A deputada Luiza Erundina (PSB-SP) também falou sobre declaração recente do secretário-executivo do ministério, Cezar Alvarez, deque a proposta não será enviada neste governo ao Congresso por causa do ano eleitoral, alegando que não haveria tempo suficiente para o debate. Ela lembrou que o tema já é debatido pelo governo e pela sociedade há pelo menos 10 anos e “está pendente pelo menos há seis anos no ministério”.

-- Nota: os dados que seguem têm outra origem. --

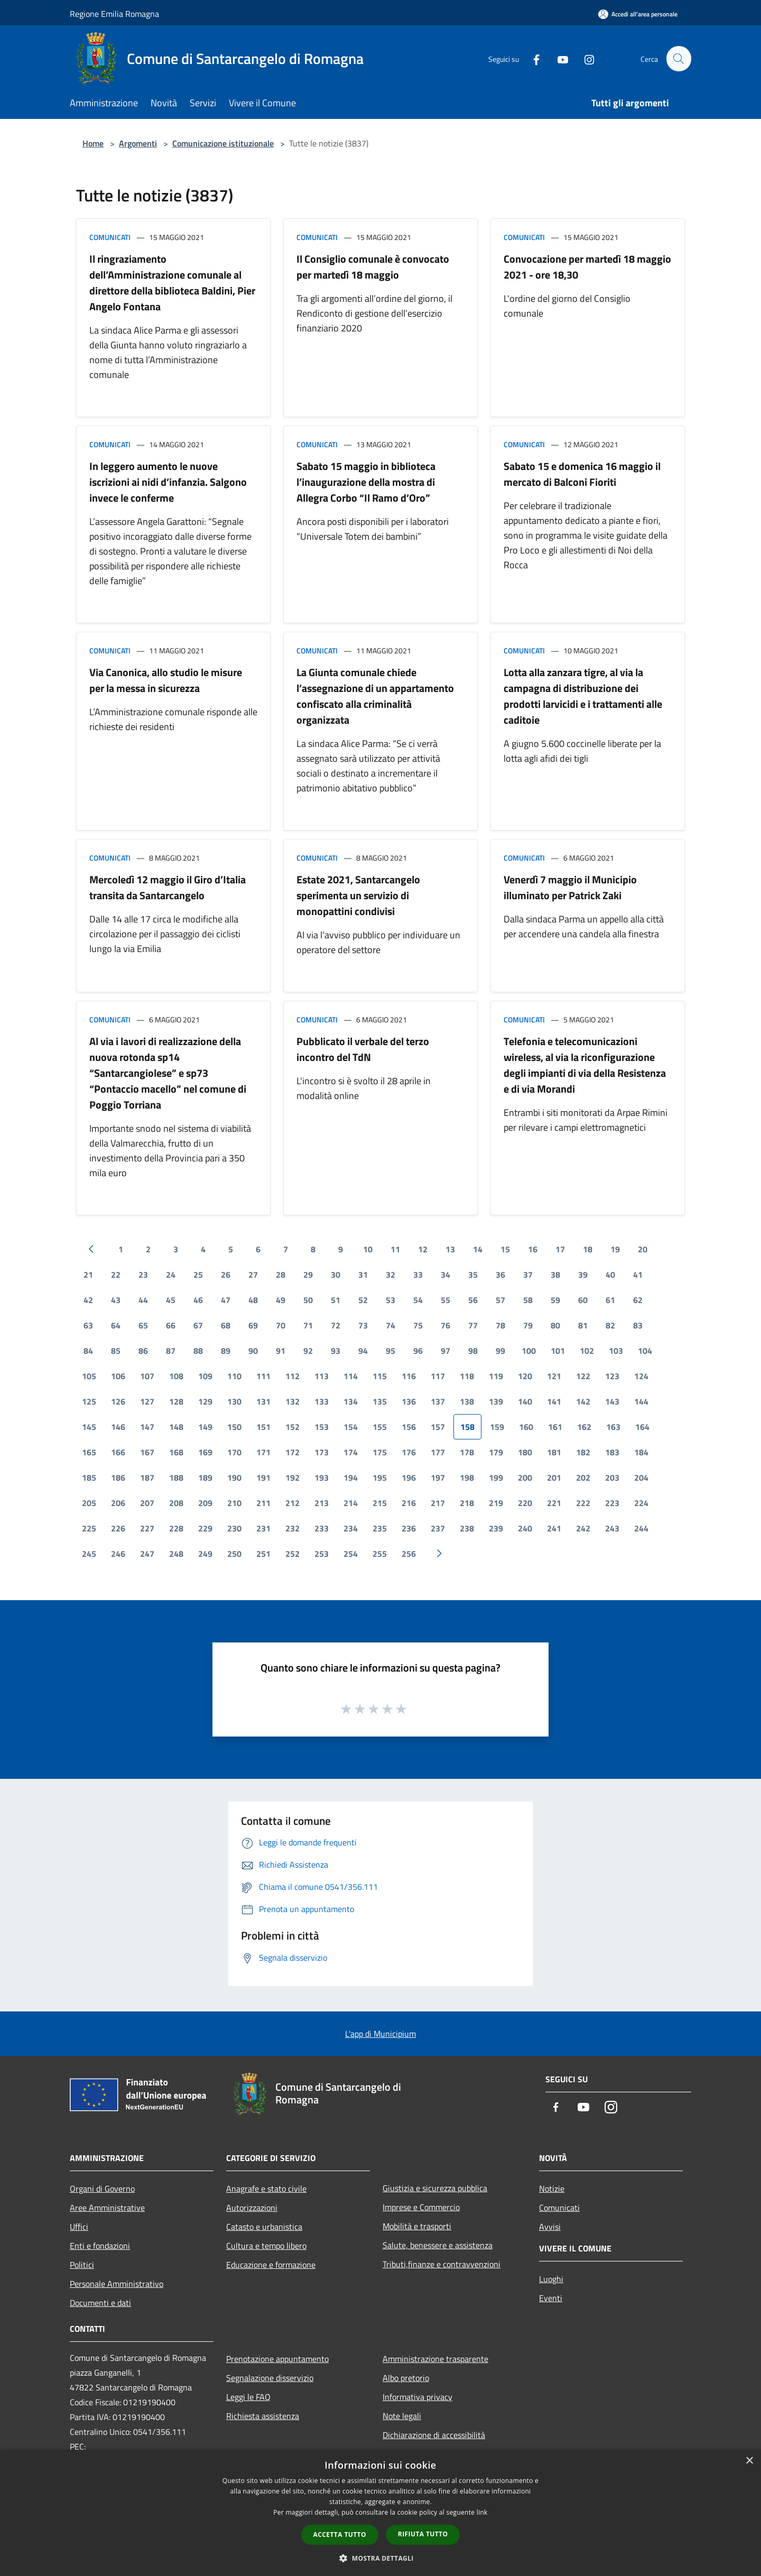 The image size is (761, 2576). What do you see at coordinates (496, 1452) in the screenshot?
I see `179` at bounding box center [496, 1452]. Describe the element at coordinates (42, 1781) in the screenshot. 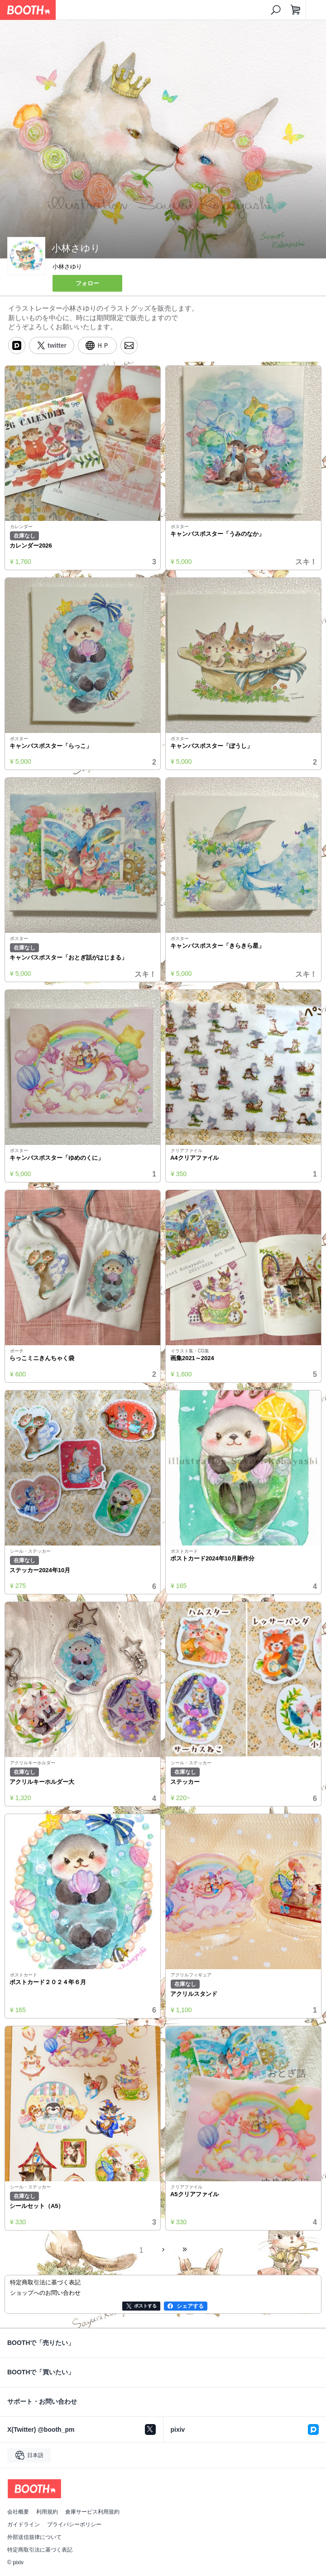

“Está fora da agenda do governo, mas está na agenda da sociedade”, disse a parlamentar, acrescentando que “não é só mudar o código (Código Brasileiro de Telecomunicações), todo o sistema normativo de comunicação social está obsoleto. A própria bancada do PT já cobrou a democratização dos meios de comunicação, o que demonstra um desencontro do Governo e do PT que cobra iniciativa do governo para dar cumprimento a essa demanda da sociedade”, avalia Erundina.

Regulação necessária

Bernardo afirmou ainda que a mídia precisa de regulação, assim como outros setores da economia. “A mídia tem que ser regulada nos termos da Constituição, que proíbe censura e controle de conteúdo”, destacou. Porém, ele não estabeleceu prazo para enviar a proposta de nova lei geral de comunicação para o Congresso.

O ministro observou também que a Constituição proíbe as empresas jornalísticas de formarem monopólios e oligopólios, mas os oligopólios são hoje praticados. Ele questionou o dispositivo constitucional que trata da propriedade cruzada. “Hoje jornais e revistas perderam importância e tenho dúvida se o dispositivo abarca a internet”, afirmou.

Para ele, deve haver regulação para definir esses limites de concentração de veículos de mídia e para resolver essa dúvida sobre a internet. Bernardo acredita ainda que uma nova lei de mídia deva proibir políticos de terem concessões de rádio e TV. “É necessária ainda uma lei que preveja o direito de resposta”, concluiu.

Prioridades do governo

O ministro das Comunicações, Paulo Bernardo, afirmou que as prioridades do Ministério das Comunicações para 2013 incluem aprovar as propostas da Lei Geral das Antenas e do Marco Civil da Internet, que aguardam votação na Câmara.

A proposta de Lei Geral das Antenas é considerada pelo ministro como fundamental para melhorar os serviços, na medida em que desburocratiza a instalação de infraestrutura pelas empresas de telefonia. “Hoje, em muitas prefeituras, há grande dificuldade para se instalar antenas”, ressaltou. Já aprovado pelo Senado, o projeto estabelece normas gerais para a instalação de antenas e compartilhamento de torres de celulares.

Paulo Bernardo também destacou que o ministério formulou uma proposta de novo decreto para regulamentar a TV digital, que está sendo analisado pela Casa Civil. A proposta altera para o final de 2018 o prazo para ser completada a transição da TV analógica para a digital. Hoje, o prazo para o fim da digitalização é julho de 2016.

Outra alteração seria a permissão para que as emissoras façam a digitalização diretamente, sem precisar cumprir a exigência atual de transmissão simultânea dos sinais analógicos e digitais por um tempo determinado.

Bernardo ressaltou ainda que o ministério está empenhado em expandir a radiodifusão comunitária no Brasil, ao publicar 13 avisos de habilitação, contemplando todas as áreas ainda sem rádio comunitária no País.